Microbial food web

Within the past decade there have been significant changes in the perception of the interactions among trophic levels in aquatic environments. The once-traditional phytoplankton-macrozooplankton-fish food web concepts have been revised to more fully accommodate the effects of both prokaryotes and nutritionally diverse protists. For instance, about 40-60% of the carbon fixed by all phytoplankton is thought to pass through the heterotrophic bacterial community (Cole et al. 1988) rather than into zooplankton directly. Furthermore, oligotrophic marine and freshwaters are now characterized by the preponderance of an assemblage of small phytoplankton less than 2 urn in diameter called picoplankton. This assemblage is composed primarily of chroococcoid cyanobacteria such as Synechococcus and Chlorella-like eukaryotes, both of which contribute significantly to overall primary production (Platt et al 1983; Stockner & Antia 1986; Stockner 1988). Because these tiny cells are poorly grazed by macrozooplankton, they contribute little to the traditional food web.

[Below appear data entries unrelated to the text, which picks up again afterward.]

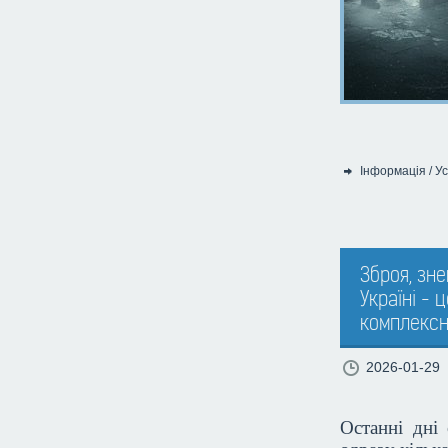
Інформація
/
Ус
Категорія:
Зброя, зне
Україні - 
комплексн
2026-01-29
Останні дні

Much of this bacterial and picoplanktonic carbon is transferred to higher trophic levels via diverse protozoa. In a series of seminal papers (Fenchel 1982a, b, c, d), small flagellates < 20 μm in diameter were reported to be efficient bacterivores with relatively high particle ingestion rates. Given the observed densities of these small protozoa in natural systems together with the calculated grazing rates, Fenchel concluded that such protozoa could have a significant impact on natural bacterial abundances.